16/03/2012 | By Gavriel Hollander
Councils could receive as little as £5,000 per home sold under right to buy reforms, thanks to huge discounts announced this week.
Earlier this week, the Communities and Local Government department
revealed that the maximum discount available to council tenants who wanted to buy their homes would be raised to £75,000, rather than £50,000 as had been widely expected.
However, the percentage of discounts available have remained the same, meaning tenants can get up to 70 per cent off the price of their homes.
‘The problem with the discount is that, in the north, it gives a selling price of £20,000 to £30,000 for a lot of homes,’ said Steve Partridge, director of financial policy at the Chartered Institute of Housing. ‘We are just giving them away at a time when we are asking local authorities to make the best use of their assets.’

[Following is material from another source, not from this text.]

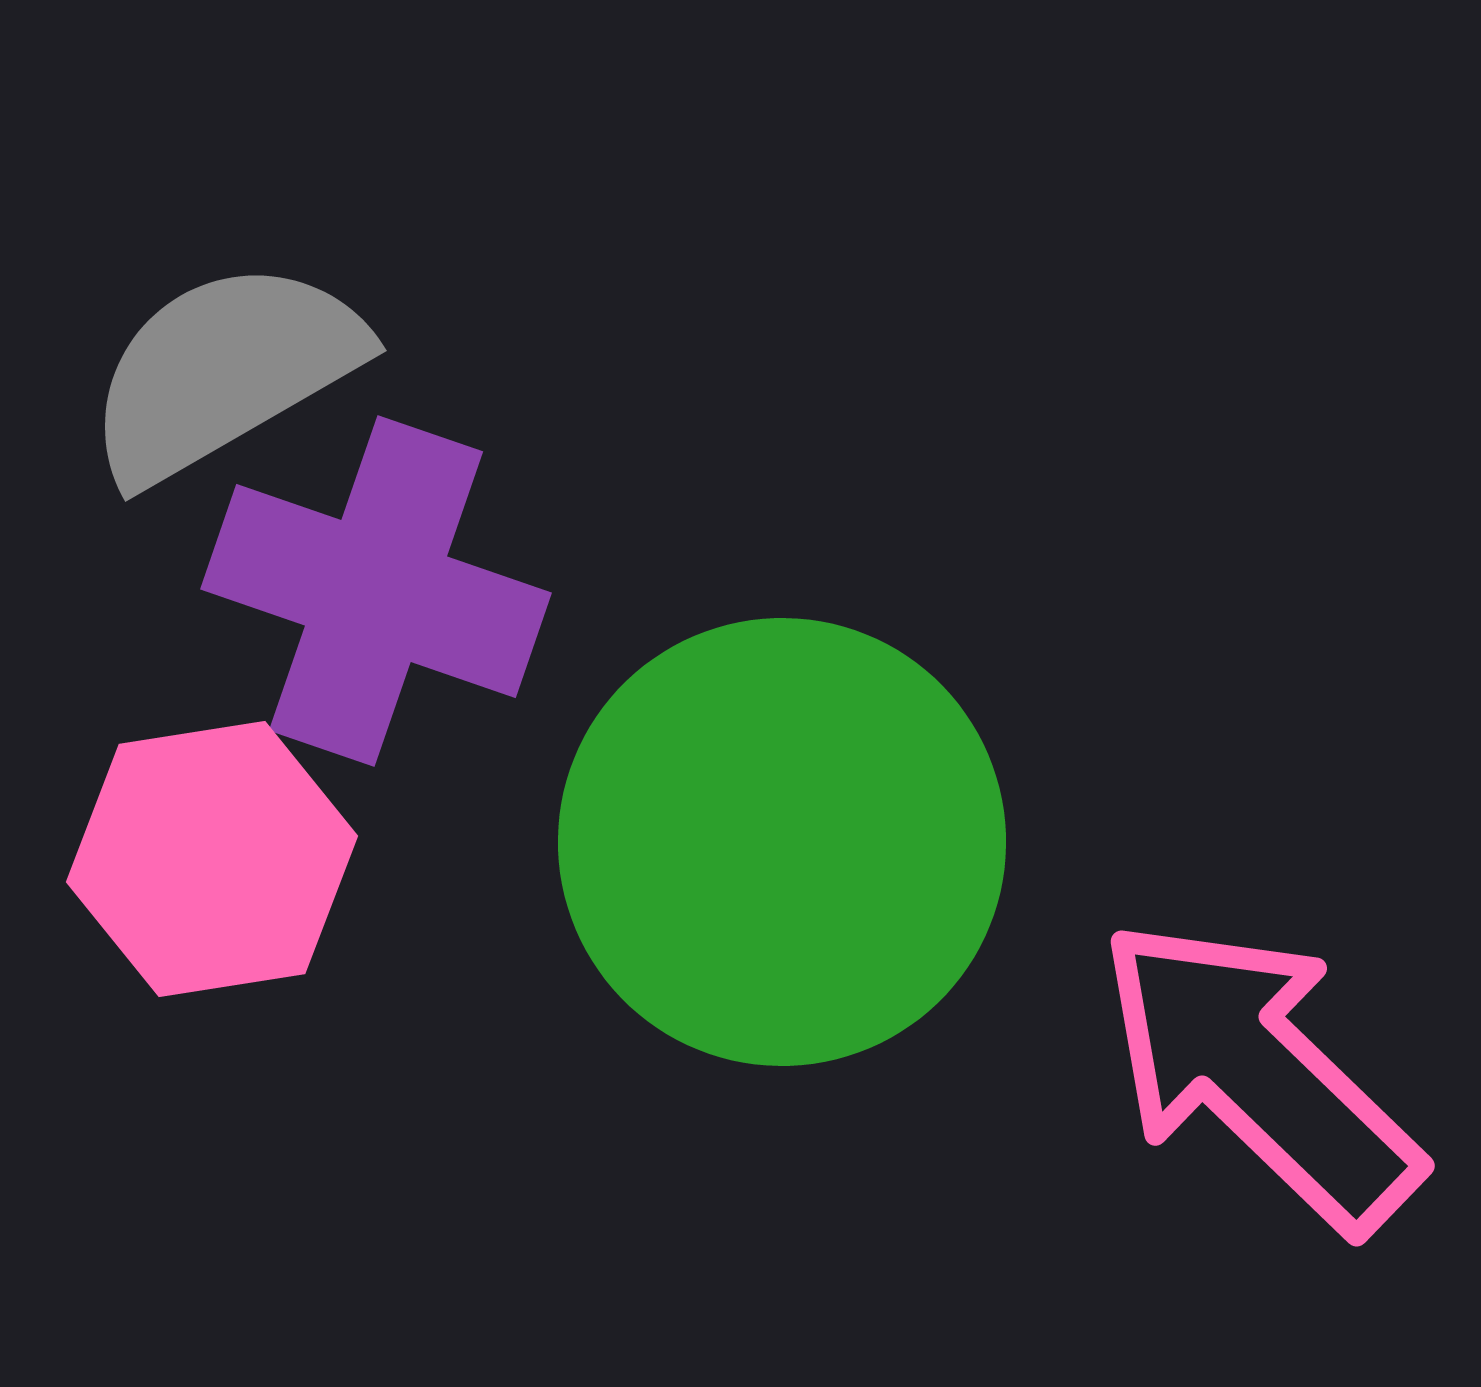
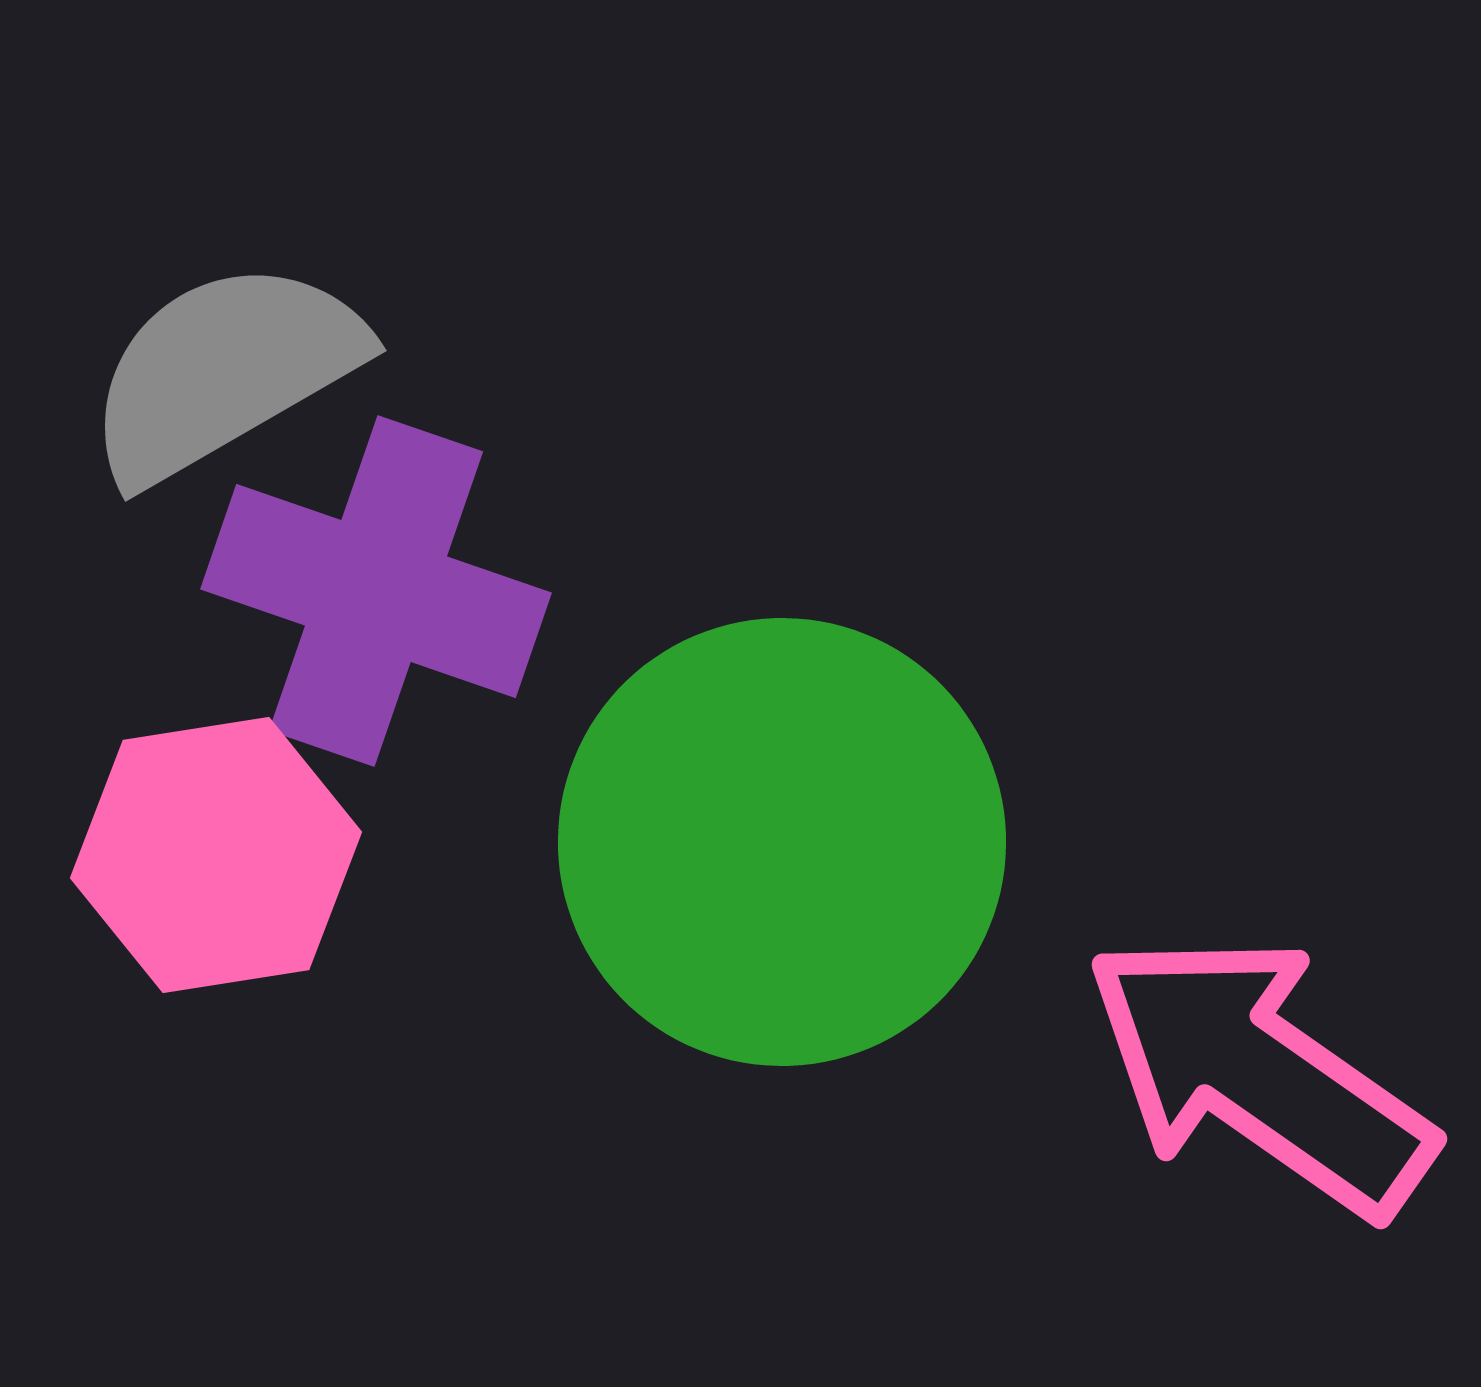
pink hexagon: moved 4 px right, 4 px up
pink arrow: rotated 9 degrees counterclockwise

Receipts from right to buy sales will be used by councils to help fund the building of one-for-one replacements. But with the Treasury claiming 75 per cent of the cash generated from sales, this could lead to homes being worth as little as £5,000 to councils – leading to fears they won’t be able to replace stock.
The CIH has previously called for variable discount rates across the country, depending on house prices, to ensure that sales generated sufficient receipts to allow councils to build replacement homes.
Grainia Long, chief executive of the CIH, said she was ‘still not convinced’ that right to buy would deliver these replacements. The Local Government Association’s Labour group called right to buy ‘a fire sale of community assets’.
‘The country is desperately short of social housing,’ said Tony Newman, the group’s housing spokesperson. ‘Instead of addressing the problem, the government is proposing to sell off valuable social homes at a discount.’
A spokesperson for the CLG acknowledged that receipts would not be enough to deliver replacement homes in some areas but said that the one-for-one target was a national one.